British academic Matthew Hedges, who was last week jailed for life in the United Arab Emirates on a spying charge, has been pardoned, an official in the UAE said.
The official Emirates News Agency reported that Mr Hedges, 31, a Durham University researcher who was arrested at Dubai Airport on May 5, was granted a presidential pardon with immediate effect after his family appealed for clemency.
The agency reported: "The customary National Day Presidential pardon includes Mr Hedges as part of a tranche of clemency orders issued on the occasion of the UAE's 47th National Day anniversary.
"Mr Hedges will be permitted to leave the UAE once formalities are completed."
The agency quoted UAE Minister of State for Foreign Affairs Dr Anwar Gargash saying: "His Highness the President's gracious clemency in the customary National Day pardons allows us to return our focus to the underlying fundamental strength of the UAE/UK bi-lateral relationship and its importance to the international community.
"It was always a UAE hope that this matter would be resolved through the common channels of our longstanding partnership. This was a straightforward matter that became unnecessarily complex despite the UAE's best efforts."
"The case against Mr Hedges was predicated on evidence secured from Mr Hedges' electronic devices; surveillance and intelligence gathering by UAE intelligence and security agencies; and evidence provided by Mr Hedges himself - including a corroborated account of asset recruitment and training and the confidential information being targeted.
"His recruitment and progress within a foreign intelligence service was authenticated to the court by UAE intelligence agencies.
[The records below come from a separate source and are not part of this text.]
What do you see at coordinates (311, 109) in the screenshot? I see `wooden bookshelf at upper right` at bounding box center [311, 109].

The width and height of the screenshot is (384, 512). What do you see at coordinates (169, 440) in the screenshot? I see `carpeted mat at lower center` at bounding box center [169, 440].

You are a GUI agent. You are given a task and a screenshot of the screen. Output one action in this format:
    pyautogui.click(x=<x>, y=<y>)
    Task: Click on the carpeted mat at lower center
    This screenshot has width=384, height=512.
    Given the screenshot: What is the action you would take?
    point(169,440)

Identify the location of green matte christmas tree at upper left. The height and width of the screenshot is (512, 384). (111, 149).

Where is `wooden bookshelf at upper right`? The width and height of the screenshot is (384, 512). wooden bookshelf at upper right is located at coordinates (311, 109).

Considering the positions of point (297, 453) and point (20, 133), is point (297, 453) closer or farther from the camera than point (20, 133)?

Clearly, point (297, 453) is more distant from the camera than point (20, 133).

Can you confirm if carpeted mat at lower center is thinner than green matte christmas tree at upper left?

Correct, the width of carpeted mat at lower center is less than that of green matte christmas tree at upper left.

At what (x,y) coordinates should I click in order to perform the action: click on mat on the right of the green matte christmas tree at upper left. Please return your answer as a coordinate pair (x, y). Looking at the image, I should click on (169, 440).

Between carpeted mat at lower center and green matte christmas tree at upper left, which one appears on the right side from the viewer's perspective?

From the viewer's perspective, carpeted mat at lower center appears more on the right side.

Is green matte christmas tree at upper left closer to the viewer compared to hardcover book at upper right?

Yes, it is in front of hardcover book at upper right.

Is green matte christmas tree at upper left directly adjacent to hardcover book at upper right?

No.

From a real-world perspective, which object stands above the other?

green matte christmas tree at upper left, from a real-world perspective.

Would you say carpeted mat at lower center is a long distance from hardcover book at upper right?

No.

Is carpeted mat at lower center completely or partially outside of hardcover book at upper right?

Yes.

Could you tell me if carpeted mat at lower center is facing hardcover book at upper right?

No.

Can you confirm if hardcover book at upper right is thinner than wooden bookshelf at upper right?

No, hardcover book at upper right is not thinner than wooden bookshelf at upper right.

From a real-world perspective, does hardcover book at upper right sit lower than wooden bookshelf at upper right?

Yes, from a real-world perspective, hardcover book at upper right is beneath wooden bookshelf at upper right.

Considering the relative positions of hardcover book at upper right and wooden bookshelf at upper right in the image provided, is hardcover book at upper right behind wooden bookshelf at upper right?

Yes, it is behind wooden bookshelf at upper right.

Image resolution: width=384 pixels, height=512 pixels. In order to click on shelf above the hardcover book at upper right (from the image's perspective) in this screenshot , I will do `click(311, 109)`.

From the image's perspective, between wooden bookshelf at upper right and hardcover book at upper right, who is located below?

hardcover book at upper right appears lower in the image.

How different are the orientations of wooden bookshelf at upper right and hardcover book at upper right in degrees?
"The gracious Presidential customary National Day pardon allows us to close this chapter and to concentrate on the many positive aspects of the relationship."
Foreign Secretary Jeremy Hunt said on Twitter: "Fantastic news about Matthew Hedges.
"Although we didn't agree with charges we are grateful to UAE government for resolving issue speedily. But also a bittersweet moment as we remember Nazanin & other innocent people detained in Iran. Justice won't be truly done until they too are safely home."